Always read request.body before any JSON parsing and store the original bytes. Do not decode, do not re-encode. Just store it.
This single issue has caused hours of debugging for developers I have worked with. The gateway signature check fails, the team thinks it is a secret key mismatch, they rotate keys, nothing changes. The bug was always the re-serialized body.
Closing Thoughts¶
Payment integrations are not complex if you approach them with the right mental model. Treat every webhook as potentially duplicate. Treat every payment status update as a concurrency problem. Never trust webhooks alone for reconciliation.

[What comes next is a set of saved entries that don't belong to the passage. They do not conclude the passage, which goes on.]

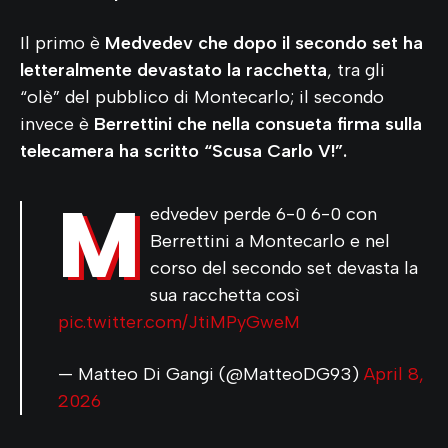
Il primo è
Medvedev che dopo il secondo set ha
letteralmente devastato la racchetta
, tra gli
“olè” del pubblico di Montecarlo; il secondo
invece è
Berrettini che nella consueta firma sulla
telecamera ha scritto “Scusa Carlo V!”.
M
edvedev perde 6-0 6-0 con
Berrettini a Montecarlo e nel
corso del secondo set devasta la
sua racchetta così
pic.twitter.com/JtiMPyGweM
— Matteo Di Gangi (@MatteoDG93)
April 8,
2026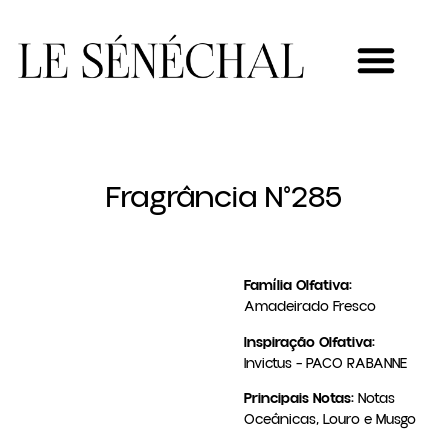
MEU NOVO NEGÓCIO
Fragrância N°285
Família Olfativa:
Amadeirado Fresco
Inspiração Olfativa:
Invictus – PACO RABANNE
Principais Notas:
Notas
Oceânicas, Louro e Musgo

The async architecture via Celery, the idempotency via get_or_create and select_for_update, and the reconciliation job are the three things that separate a payment integration that works in a demo from one that works in production at scale.
The code patterns here come from running PlusGold at Paytm and building the Synapse Conclave payment system. Both handled real money. Both are still running. The patterns hold up.